# Stanchion for a nubian and a nigerian dwarf.



## sodamancer (Jan 16, 2013)

I want to build a stanchion and was about to get going on it....but the two goats i am getting are drastically different in size. a nubian boer mix and a nigerian dwarf.  Will [http://fiascofarm.com/goats/milkstand.html]this plan[/url] work? or are there modifications i need to make.  thanks.


----------



## Catahoula (Jan 16, 2013)

My neighbor has a nubian and she built the same stanchion from fiasco farm. If you expect your nubian/boer cross is bigger than a typical nubian, maybe you can make the platform a bit longer?


----------



## ThreeBoysChicks (Jan 16, 2013)

It absolutely will work, I built it.  My Nigerian Dwarf wether loves to get in the stanchon, because he gets a treat, then he gets his feet trimmed.  

My Nubian's are pretty tall.  Last year, they had to bend down a little bit.  I am going to remake the head pieces and make them taller.  Start the neck space at the same place on the bottom, just extend it higher up.  I made my platform higher off the ground, because I am tall.  A cinder block at the end makes a great step.


----------



## sodamancer (Jan 17, 2013)

Thanks!  thats what i needed.  I dont know what a pure nubian looks like so i am not sure if she is bigger or not.  I eventually want to breed her with a nigerian dwarf and get a mini nubian or a mini lamancha.  We will see however.  I am a true backyard herder.....meaning a suburban size property so the amount of feed may make me go with all nigerians.


----------



## CrazyCatNChickenLady (Jan 17, 2013)

I'm in the same boat. I actually bought all the stuff yesterday to build my stand. I have a saanen wether that needs his feet trimmed every 3-4 weeks. He's 11 months and already 30inches at the withers. I also have a little nigerian buck kid. So I need to go from nigerian sized to giant saanen sized. I'm going to do the base at 16" (because I have a really long torso) and then do the head piece like 4ft tall off of that. I'm going out to build it today and I'll post pics when its finished.


----------



## sodamancer (Jan 17, 2013)

CrazyCatNChickenLady said:
			
		

> I'm in the same boat. I actually bought all the stuff yesterday to build my stand. I have a saanen wether that needs his feet trimmed every 3-4 weeks. He's 11 months and already 30inches at the withers. I also have a little nigerian buck kid. So I need to go from nigerian sized to giant saanen sized. I'm going to do the base at 16" (because I have a really long torso) and then do the head piece like 4ft tall off of that. I'm going out to build it today and I'll post pics when its finished.

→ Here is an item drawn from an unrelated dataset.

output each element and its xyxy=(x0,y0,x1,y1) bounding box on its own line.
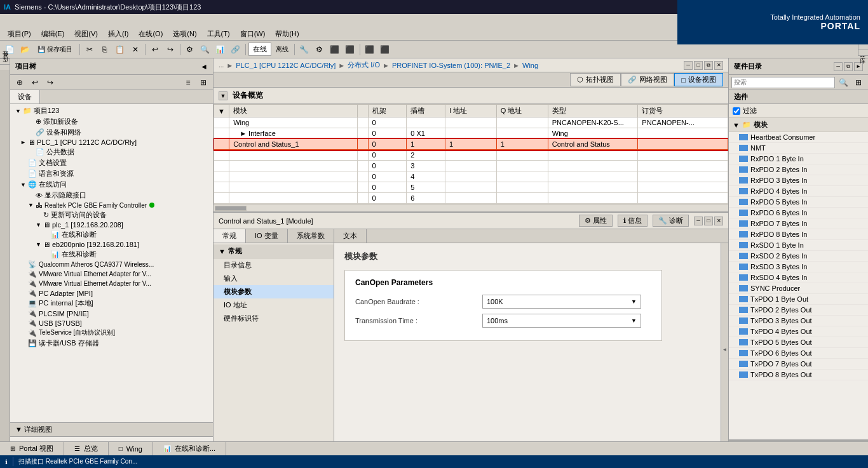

i would love to see when you have finished


----------



## CrazyCatNChickenLady (Jan 17, 2013)

Okay.. All done!

This is what I ended up with. I'm still trying to figure out how to put a bucket of feed at differents hights thats easy to move up and down without getting in the way. I'll let you know what I come up with.

















And I even put the baby in it! He's a 6 week old nigerian dwarf.


----------



## Catahoula (Jan 17, 2013)

You saanen is looking at you as if he is saying...'ummmm...you forgot the food bucket. Where is the food?'


----------



## Pearce Pastures (Jan 17, 2013)

Very nice!!


----------



## Mac14 (Jan 18, 2013)

How cute!


----------



## CrazyCatNChickenLady (Jan 24, 2013)

I finished the grain feeder part. I said I'd come back and post when I figured something out. I put little blocks of wood and then another board over it. Then I can slide the other board in and out and adjust the hight. I measured it to fit my goats.

(oh and the thing on the side is a kid bottle baby rack! It just sits on the side of the stanchion.)






Squirt modeling it seeing if it works!





Honey with the feeder lower.


----------



## Catahoula (Jan 24, 2013)

Cool


----------



## Pearce Pastures (Jan 25, 2013)

That is a great idea!


----------